This is amazing. The number of crawlers that don’t respect crawling directives is out of hand. Feed them garbage till they can’t pay their bills.
Cloudflare announces AI Labyrinth, which uses AI-generated content to confuse and waste the resources of AI Crawlers and bots that ignore “no crawl” directives.
Submitted 2 days ago by Tea@programming.dev to technology@lemmy.zip
https://blog.cloudflare.com/ai-labyrinth/
Comments
draughtcyclist@lemmy.world 1 day ago
vermaterc@lemmy.ml 2 days ago
On the one hand this is good news, because allowing stealing data from websites we would just financially kill those who produce legitimate data (e.g. news site would have articles stolen without receiving add revenue as only bots visit them).
On the other hand - AI tools will get dumber, which makes me sad because I personally hoped for having one day a supercharged assistant that reads and summarises Internet for me. Tools like Perplexity creating research on given topics looked very promising
possiblylinux127@lemmy.zip 1 day ago
Calling it “stealing” is a stretch. The website is just serving up a page to a server. There is no theft in that. Is it fair to journalism? Not really but by your definition any person who views a page is stealing by sending the request to the server.
Unless you are saying that it is somehow theft to deprive them of revenue. In that case it would be theft just by walking into a store and not buying what the store wants you to buy.

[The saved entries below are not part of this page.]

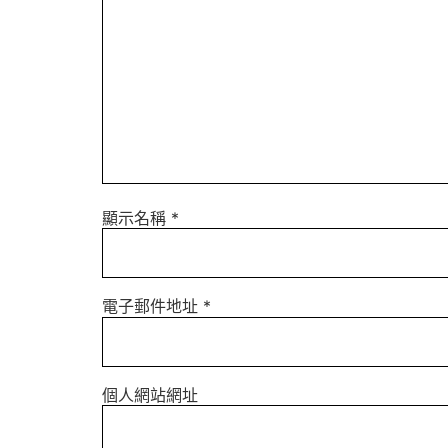
顯示名稱
*
電子郵件地址
*
個人網站網址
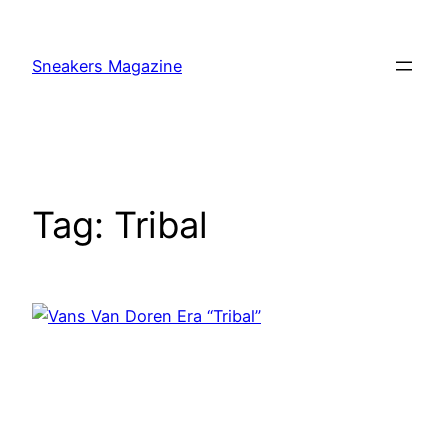
Skip
to
Sneakers Magazine
content
Tag:
Tribal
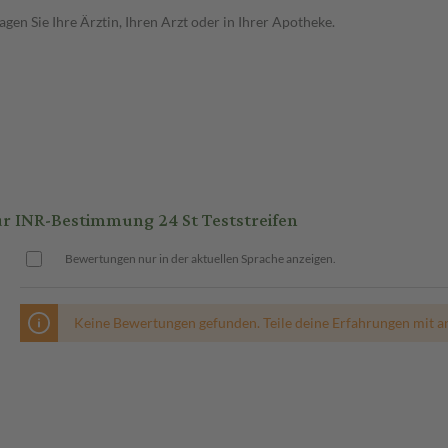
en Sie Ihre Ärztin, Ihren Arzt oder in Ihrer Apotheke.
r INR-Bestimmung 24 St Teststreifen
Bewertungen nur in der aktuellen Sprache anzeigen.
Keine Bewertungen gefunden. Teile deine Erfahrungen mit a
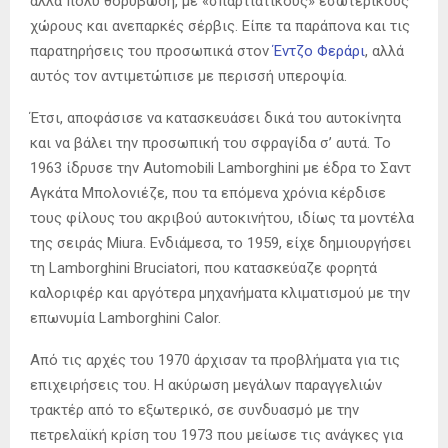
αλλά πολύ θoρυβώδη, με «σπαρτιάτικους» εσωτερικούς
χώρους και ανεπαρκές σέρβις. Είπε τα παράπονα και τις
παρατηρήσεις του προσωπικά στον
Έντζο Φεράρι
, αλλά
αυτός τον αντιμετώπισε με περισσή υπεροψία.
Έτσι, αποφάσισε να κατασκευάσει δικά του αυτοκίνητα
και να βάλει την προσωπική του σφραγίδα σ’ αυτά. Το
1963 ίδρυσε την Automobili Lamborghini με έδρα το Σαντ
Αγκάτα Μπολονιέζε, που τα επόμενα χρόνια κέρδισε
τους φίλους του ακριβού αυτοκινήτου, ιδίως τα μοντέλα
της σειράς Miura. Ενδιάμεσα, το 1959, είχε δημιουργήσει
τη Lamborghini Bruciatori, που κατασκεύαζε φορητά
καλοριφέρ και αργότερα μηχανήματα κλιματισμού με την
επωνυμία Lamborghini Calor.
Από τις αρχές του 1970 άρχισαν τα προβλήματα για τις
επιχειρήσεις του. Η ακύρωση μεγάλων παραγγελιών
τρακτέρ από το εξωτερικό, σε συνδυασμό με την
πετρελαϊκή κρίση του 1973 που μείωσε τις ανάγκες για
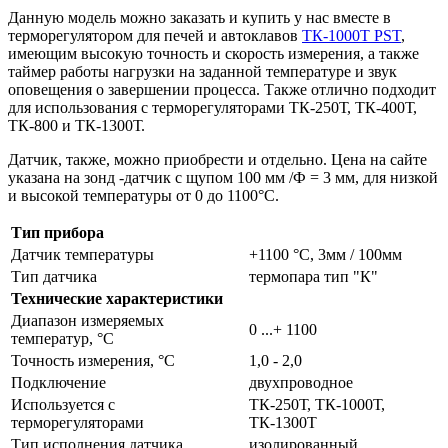
Данную модель можно заказать и купить у нас вместе в
терморегулятором для печей и автоклавов
ТК-1000Т PST
,
имеющим высокую точность и скорость измерения, а также
таймер работы нагрузки на заданной температуре и звук
оповещения о завершении процесса. Также отлично подходит
для использования с терморегуляторами ТК-250Т, ТК-400Т,
ТК-800 и ТК-1300Т.
Датчик, также, можно приобрести и отдельно. Цена на сайте
указана на зонд -датчик с щупом 100 мм /Ф = 3 мм, для низкой
и высокой температуры от 0 до 1100°C.
Тип прибора
Датчик температуры
+1100 °C, 3мм / 100мм
Тип датчика
термопара тип "К"
Технические характеристики
Диапазон измеряемых
0 ...+ 1100
температур, °С
Точность измерения, °C
1,0 - 2,0
Подключение
двухпроводное
Используется с
ТК-250Т, ТК-1000Т,
терморегуляторами
ТК-1300Т
Тип исполнения датчика
изолированный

vermaterc@lemmy.ml 1 day ago
Imagine a website showing a weather forecast. Maintainers of this page are running a webserver and a service that analyse raw meteorological data to calculate tomorrow’s weather. In exchange they are making money out of ads.
Now there is an AI agent that enters that page on behalf of user, gets the forecast and show it back to user. User never sees an ad, maintainer never sees his revenue. How is that not stealing?
jlow@beehaw.org 1 day ago
Not sure if throwing resource-wasting technology at a resource-wasting problem is a cool idea on an already burning planet …
possiblylinux127@lemmy.zip 1 day ago
Honestly we need a proof of work web standard. There should be an optional proof a work that a server can require.